In the end, I think the level of viciousness that many of the "haters" reached stemmed from simple jealousy. It's also pretty pathetic that adults added to it (like Raton Coach and various opposing fans). The kid was a better athlete than they all were, not to mention a better student and more of a "babe magnet" than most of them would ever wish to be. And that was plenty good enough in their pathetic minds to justify cheap shots, verbal or physical.
That isn't the first time I've ever observed that kind of jealousy in the sporting world of New Mexico. Local boxer Danny Romero had people in Albuquerque who just HATED him a decade ago for "being born with a silver spoon in his mouth." I guess that having both parents and no rap sheet was just too heinous of a thing (????).
I've also suspected that ex-Clovis basketball star Cisti Greenwalt got some flak for the same reasons that Rod did (too tall, too good, too blonde, too attractive) back in her day. Even Kenny Thomas, back when he was in high school, got more verbal abuse than I'd ever figure was warranted - and he even "stayed home" to play college basketball. That was probably an unmistakeable case of jealousy there also.

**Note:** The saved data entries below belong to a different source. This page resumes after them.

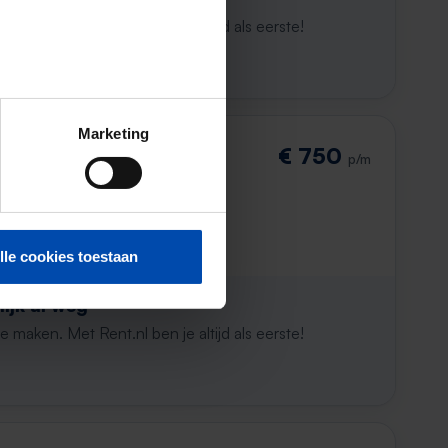
maken. Met Rent.nl ben je altijd als eerste!
Marketing
laan
€ 750
p/m
den
lle cookies toestaan
ijk al weg
maken. Met Rent.nl ben je altijd als eerste!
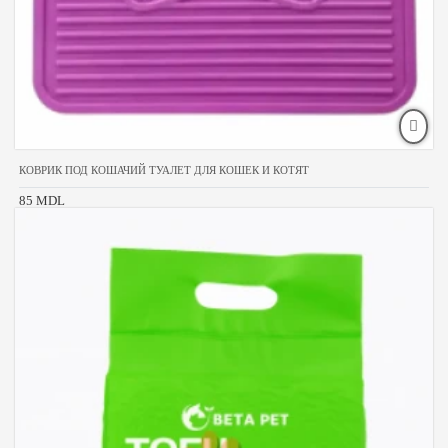
КОВРИК ПОД КОШАЧИЙ ТУАЛЕТ ДЛЯ КОШЕК И КОТЯТ
85 MDL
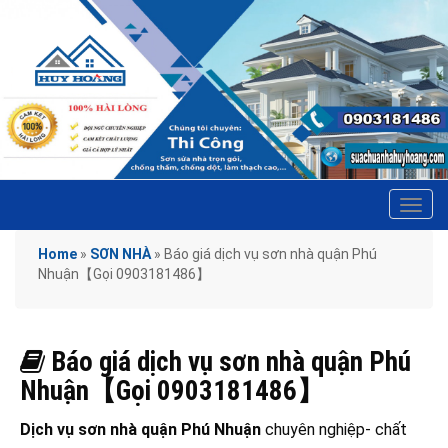
Tog
navi
Home
»
SƠN NHÀ
»
Báo giá dịch vụ sơn nhà quận Phú
Nhuận【Gọi 0903181486】
Báo giá dịch vụ sơn nhà quận Phú
Nhuận【Gọi 0903181486】
Dịch vụ sơn nhà quận Phú Nhuận
chuyên nghiệp- chất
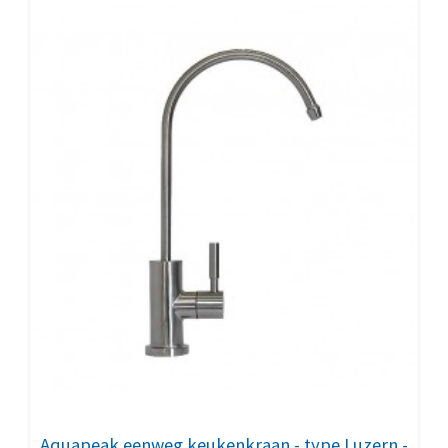
Aquapeak eenweg keukenkraan - type Luzern -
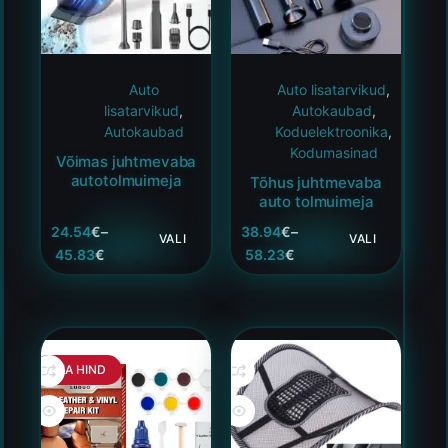
Auto
Auto lisatarvikud
,
lisatarvikud
,
Autokaubad
,
Autokaubad
Koduelektroonika
,
Kodumasinad
Võimas juhtmevaba
autotolmuimeja
Tõhus juhtmevaba
auto tolmuimeja
24.54
€
–
38.94
€
–
VALI
VALI
45.83
€
58.23
€
HEA HIND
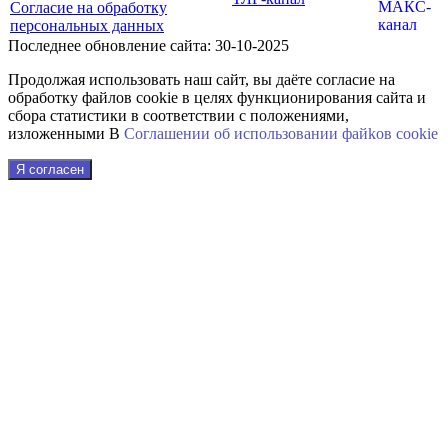
Согласие на обработку
персональных данных
Последнее обновление сайта: 30-10-2025
Продолжая использовать наш сайт, вы даёте согласие на
обработку файлов cookie в целях функционирования сайта и
сбора статистики в соответствии с положениями,
изложенными В
Соглашении об использовании файkов cookie
Я согласен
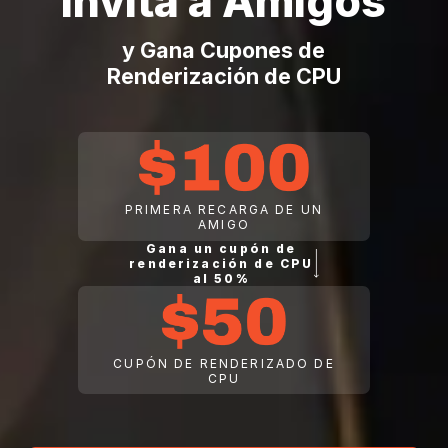
Invita a Amigos
y Gana Cupones de
Renderización de CPU
PRIMERA RECARGA DE UN
AMIGO
Gana un cupón de
renderización de CPU
al 50%
CUPÓN DE RENDERIZADO DE
CPU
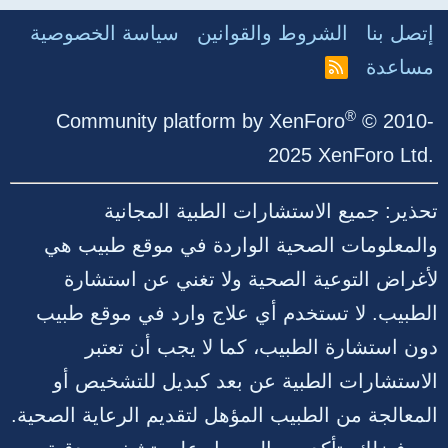
إتصل بنا
الشروط والقوانين
سياسة الخصوصية
مساعدة
R
S
S
®
Community platform by XenForo
© 2010-
2025 XenForo Ltd.
تحذير: جميع الاستشارات الطبية المجانية
والمعلومات الصحية الواردة في موقع طبيب هي
لأغراض التوعية الصحية ولا تغني عن استشارة
الطبيب. لا تستخدم أي علاج وارد في موقع طبيب
دون استشارة الطبيب، كما لا يجب أن تعتبر
الاستشارات الطبية عن بعد كبديل للتشخيص أو
المعالجة من الطبيب المؤهل لتقديم الرعاية الصحية.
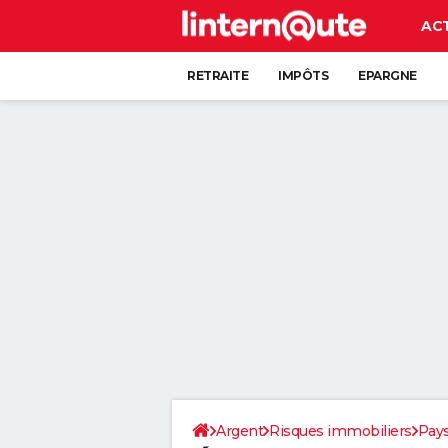
AC
RETRAITE
IMPÔTS
EPARGNE
CRÉDIT
Argent
Risques immobiliers
Pays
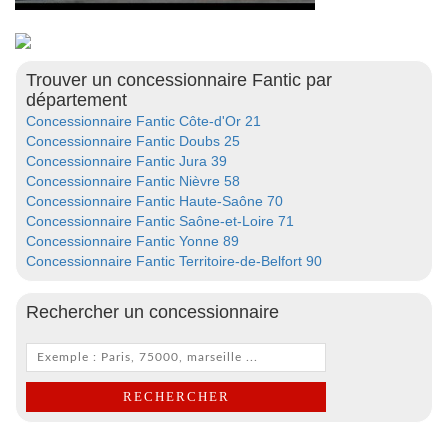
Trouver un concessionnaire Fantic par
département
Concessionnaire Fantic Côte-d'Or 21
Concessionnaire Fantic Doubs 25
Concessionnaire Fantic Jura 39
Concessionnaire Fantic Nièvre 58
Concessionnaire Fantic Haute-Saône 70
Concessionnaire Fantic Saône-et-Loire 71
Concessionnaire Fantic Yonne 89
Concessionnaire Fantic Territoire-de-Belfort 90
Rechercher un concessionnaire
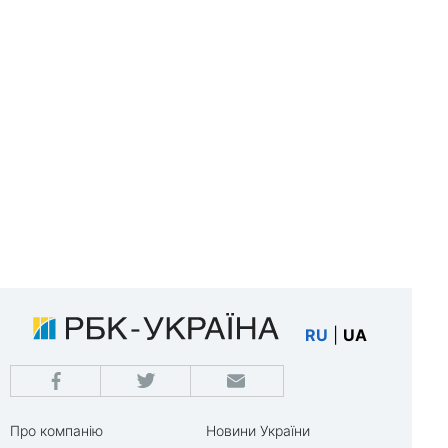
RU
|
UA
Про компанію
Новини України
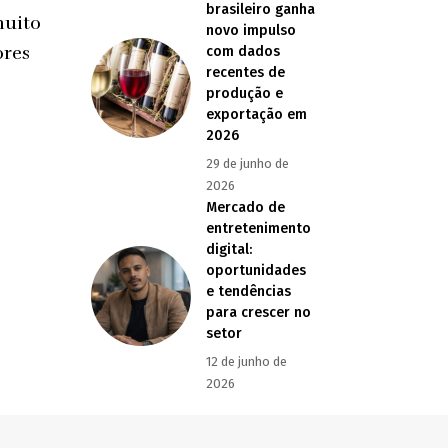
brasileiro ganha
muito
novo impulso
ores
com dados
recentes de
produção e
exportação em
2026
29 de junho de
2026
Mercado de
entretenimento
digital:
oportunidades
e tendências
para crescer no
setor
12 de junho de
2026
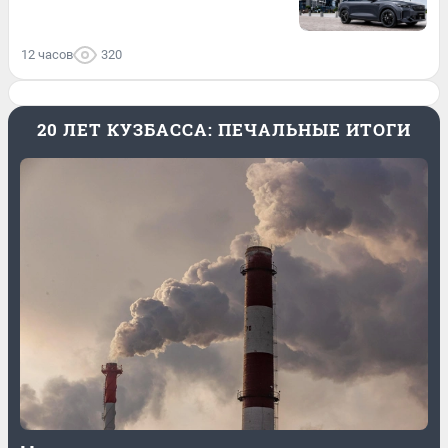
12 часов
320
20 ЛЕТ КУЗБАССА: ПЕЧАЛЬНЫЕ ИТОГИ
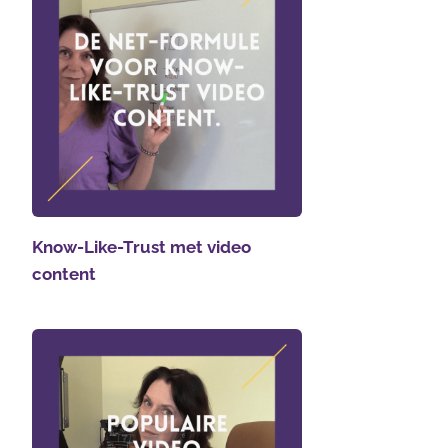
Know-Like-Trust met video
content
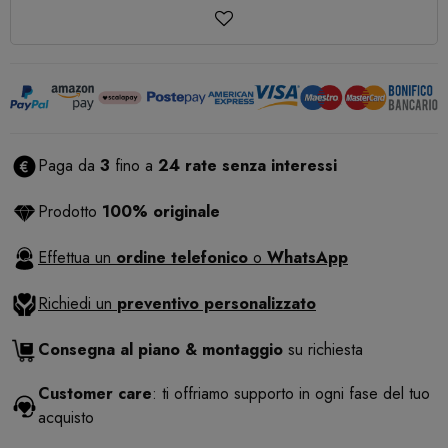
Paga da
3
fino a
24 rate senza interessi
Prodotto
100% originale
Effettua un
ordine telefonico
o
WhatsApp
Richiedi un
preventivo personalizzato
Consegna al piano & montaggio
su richiesta
Customer care
: ti offriamo supporto in ogni fase del tuo
acquisto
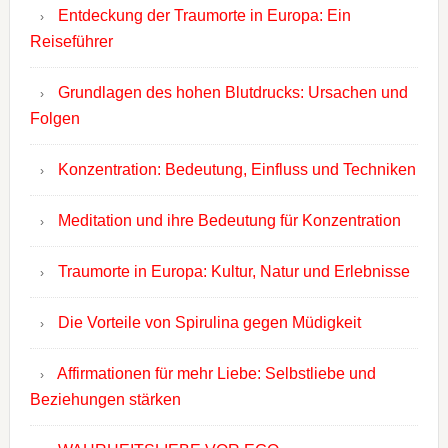
Entdeckung der Traumorte in Europa: Ein
Reiseführer
Grundlagen des hohen Blutdrucks: Ursachen und
Folgen
Konzentration: Bedeutung, Einfluss und Techniken
Meditation und ihre Bedeutung für Konzentration
Traumorte in Europa: Kultur, Natur und Erlebnisse
Die Vorteile von Spirulina gegen Müdigkeit
Affirmationen für mehr Liebe: Selbstliebe und
Beziehungen stärken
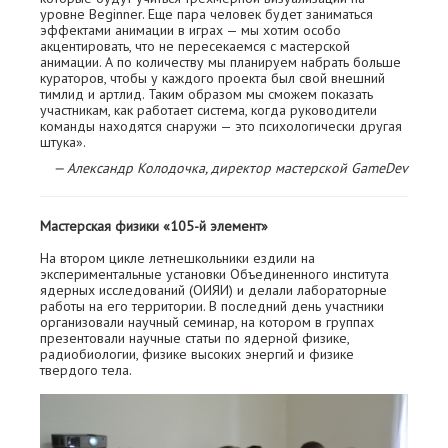
уровне Beginner. Еще пара человек будет заниматься
эффектами анимации в играх — мы хотим особо
акцентировать, что не пересекаемся с мастерской
анимации. А по количеству мы планируем набрать больше
кураторов, чтобы у каждого проекта был свой внешний
тимлид и артлид. Таким образом мы сможем показать
участникам, как работает система, когда руководители
команды находятся снаружи — это психологически другая
штука».
— Александр Колодочка, директор мастерской GameDev
Мастерская физики «105-й элемент»
На втором цикле летнешкольники ездили на
экспериментальные установки Объединенного института
ядерных исследований (ОИЯИ) и делали лабораторные
работы на его территории. В последний день участники
организовали научный семинар, на котором в группах
презентовали научные статьи по ядерной физике,
радиобиологии, физике высоких энергий и физике
твердого тела.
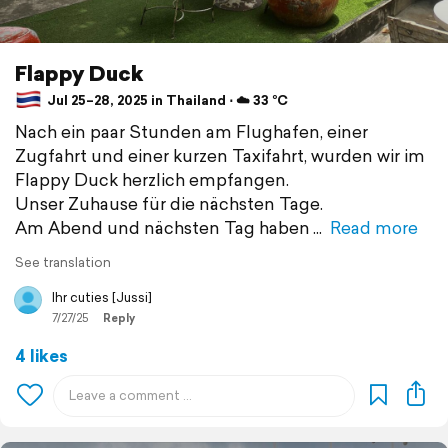
Flappy Duck
Jul 25–28, 2025 in Thailand ⋅ ☁️ 33 °C
Nach ein paar Stunden am Flughafen, einer
Zugfahrt und einer kurzen Taxifahrt, wurden wir im
Flappy Duck herzlich empfangen.
Unser Zuhause für die nächsten Tage.
Am Abend und nächsten Tag haben
Read more
See translation
Ihr cuties [Jussi]
7/27/25
Reply
4 likes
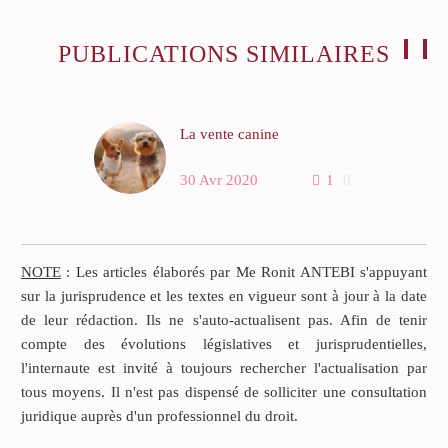
PUBLICATIONS SIMILAIRES
La vente canine
Selon l’article 1353 du
30 Avr 2020
1
0
Code civil, Celui qui
réclame l’exécution d’une
obligation doit la prouver.
NOTE
: Les articles élaborés par Me Ronit ANTEBI s'appuyant
Réciproquement, celui qui
sur la jurisprudence et les textes en vigueur sont à jour à la date
se prétend libéré doit
de leur rédaction. Ils ne s'auto-actualisent pas. Afin de tenir
justifier le paiement ou le
compte des évolutions législatives et jurisprudentielles,
fait qui a produit
l'internaute est invité à toujours rechercher l'actualisation par
l’extinction de son
tous moyens. Il n'est pas dispensé de solliciter une consultation
obligation.
juridique auprès d'un professionnel du droit.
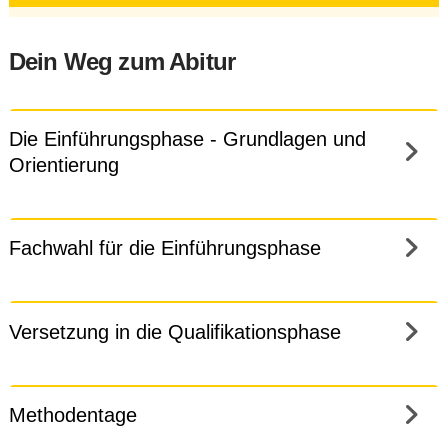
Dein Weg zum Abitur
Die Einführungsphase - Grundlagen und
Orientierung
Fachwahl für die Einführungsphase
Versetzung in die Qualifikationsphase
Methodentage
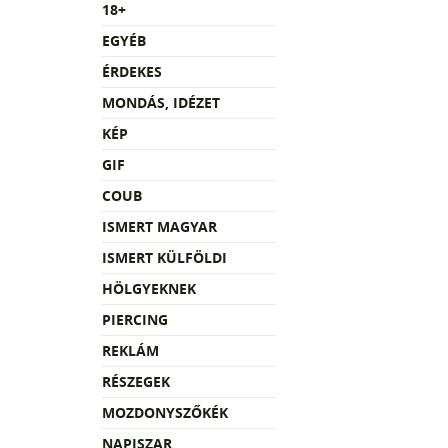
18+
EGYÉB
ÉRDEKES
MONDÁS, IDÉZET
KÉP
GIF
COUB
ISMERT MAGYAR
ISMERT KÜLFÖLDI
HÖLGYEKNEK
PIERCING
REKLÁM
RÉSZEGEK
MOZDONYSZŐKÉK
NAPISZAR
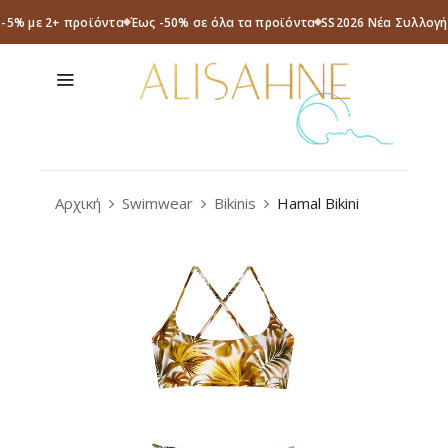
 -5% με 2+ προϊόντα
Έως -50% σε όλα τα προϊόντα
SS2026 Νέα Συλλογή
Αρχική
Swimwear
Bikinis
Hamal Bikini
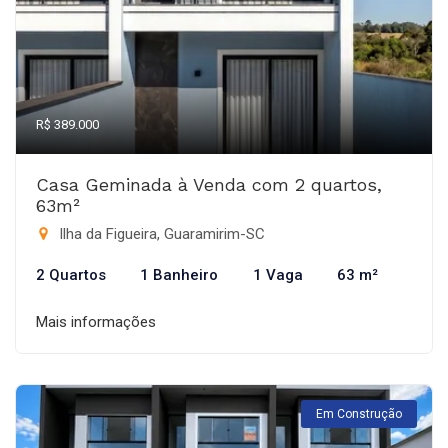
R$ 389.000
Casa Geminada à Venda com 2 quartos,
63m²
Ilha da Figueira, Guaramirim-SC
2 Quartos
1 Banheiro
1 Vaga
63 m²
Mais informações
Em Construção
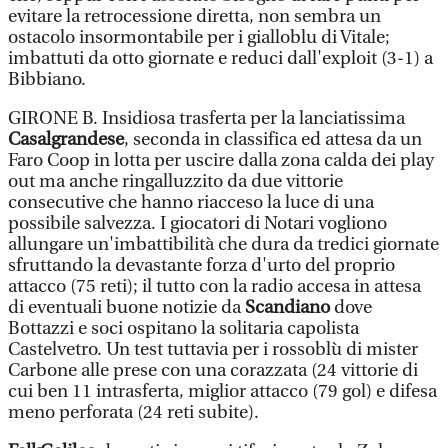
evitare la retrocessione diretta, non sembra un
ostacolo insormontabile per i gialloblu di Vitale;
imbattuti da otto giornate e reduci dall'exploit (3-1) a
Bibbiano.
GIRONE B. Insidiosa trasferta per la lanciatissima
Casalgrandese
, seconda in classifica ed attesa da un
Faro Coop in lotta per uscire dalla zona calda dei play
out ma anche ringalluzzito da due vittorie
consecutive che hanno riacceso la luce di una
possibile salvezza. I giocatori di Notari vogliono
allungare un'imbattibilità che dura da tredici giornate
sfruttando la devastante forza d'urto del proprio
attacco (75 reti); il tutto con la radio accesa in attesa
di eventuali buone notizie da
Scandiano
dove
Bottazzi e soci ospitano la solitaria capolista
Castelvetro. Un test tuttavia per i rossoblù di mister
Carbone alle prese con una corazzata (24 vittorie di
cui ben 11 intrasferta, miglior attacco (79 gol) e difesa
meno perforata (24 reti subite).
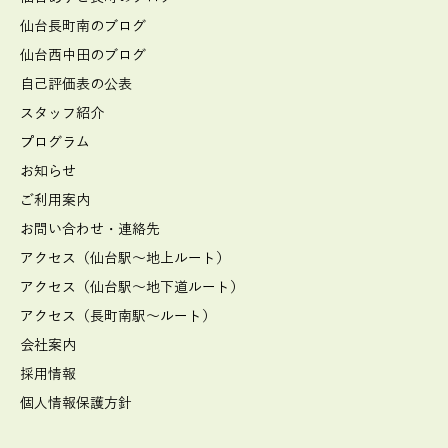
仙台長町南のブログ
仙台西中田のブログ
自己評価表の公表
スタッフ紹介
プログラム
お知らせ
ご利用案内
お問い合わせ・連絡先
アクセス（仙台駅～地上ルート）
アクセス（仙台駅～地下道ルート）
アクセス（長町南駅～ルート）
会社案内
採用情報
個人情報保護方針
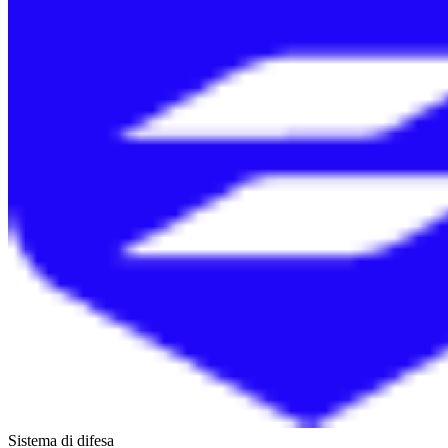
Sistema di difesa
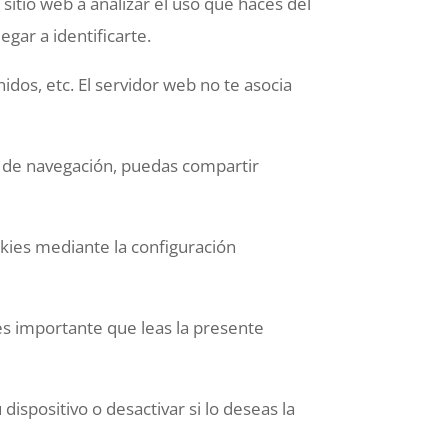
sitio web a analizar el uso que haces del
gar a identificarte.
dos, etc. El servidor web no te asocia
a de navegación, puedas compartir
kies mediante la configuración
es importante que leas la presente
ispositivo o desactivar si lo deseas la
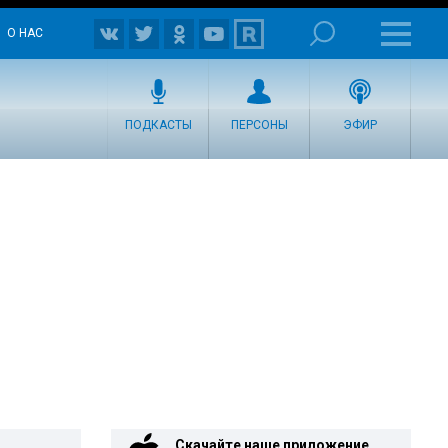
О НАС
ПОДКАСТЫ
ПЕРСОНЫ
ЭФИР
Скачайте наше приложение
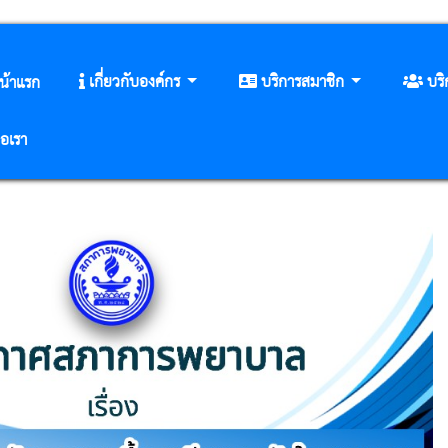
เกี่ยวกับองค์กร
บริการสมาชิก
บร
น้าแรก
่อเรา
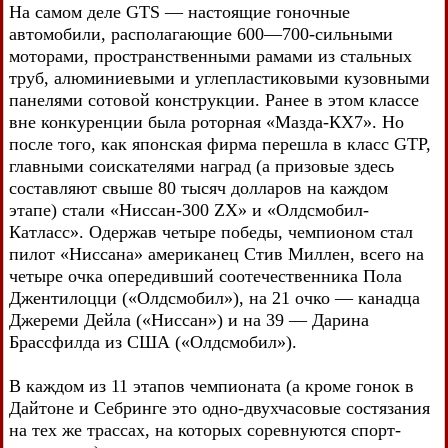
На самом деле GTS — настоящие гоночные
автомобили, располагающие 600—700-сильными
моторами, пространственными рамами из стальных
труб, алюминиевыми и углепластиковыми кузовными
панелями сотовой конструкции. Ранее в этом классе
вне конкуренции была роторная «Мазда-КХ7». Но
после того, как японская фирма перешла в класс GTP,
главными соискателями наград (а призовые здесь
составляют свыше 80 тысяч долларов на каждом
этапе) стали «Ниссан-300 ZX» и «Олдсмобил-
Катласс». Одержав четыре победы, чемпионом стал
пилот «Ниссана» американец Стив Миллен, всего на
четыре очка опередивший соотечественника Пола
Джентилоцци («Олдсмобил»), на 21 очко — канадца
Джереми Дейла («Ниссан») и на 39 — Дарина
Брассфилда из США («Олдсмобил»).
В каждом из 11 этапов чемпионата (а кроме гонок в
Дайтоне и Себринге это одно-двухчасовые состязания
на тех же трассах, на которых соревнуются спорт-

Pretty much half of my life has gone by since then. I was 26 years old then; now I'm 51. All of Rod's siblings are between the ages of 46-51 themselves. Rod's old classmates are all at least 42 years old themselves (his former classmates included Martin, one of his closest friends and a former football teammate, and Alicia, their class president in '83). I'm sure they'll never forget the lessons learned from that tragic week in 1984.
Sadly enough, Joe Litchfield, the little boy in '84 who idolized Rod as his "personal Rattler," is also no longer with us. He passed away in a car wreck around 2001, at the age of 24. I hope he and Rod found each other in the afterlife. At the time of Rod's death, no one wanted to tell Joe what had happened to Rod for the longest time.
The lesson that LOTS of people needed to learn then is that bitter, hateful jealousy does have some consequences and was never "cool" or even remotely justified. And I hope they also stop and think that maybe the kid from Tucumcari who took so much of their abuse throughout high school, before he died at his own hand on April 9, 1984, was really a great kid after all.
It's just such a shame that it took that suicide for at least a few of them to figure out that they would have liked Rod, had they known him, and that not even those they think were "born with a silver spoon in their mouths" were truly human afterall.
I vowed a few years ago to only remember him with smiles, so that promise I still will keep. Two great memories of Rod I have were in the spring of 1983 and both were at track meets. I saw him lead his team to both district and state titles that spring and also saw him win high point as an individual in both meets. I never saw him as happy and satisfied as he was after leading his team to both victories. He truly was happier for his teammates than he was for himself at both of those meets.
As I've gotten older and interacted with hundreds of people, one thing really stands out to me about Rod that I will share with everyone and it is this: He was just flat out a very very nice guy! I never have forgot him and I never will. " WE love you Rod David"
I didn't know Rod near as well as TexasOil did but I knew him well enough to echo what has been said. Very nice guy. His brother Stan and his family live in Denver City. He is the city manager and his wife is the girls volleyball/track coach. All of their kids, 3 daughters and a son, are or have been tremendous athletes. One of them as freshman, started at Texas Tech in volleyball this past season. There is a junior son that is great but has had a few injuries and there is an 8th grade daughter who is outstanding. I beleive there was an older one several years ago, of whom I don't know much about. His wife I have heard was a great athlete as well. Pretty good gene pool. Being 12 miles from Denver City and seeing this family so often, i have thought of Rod often.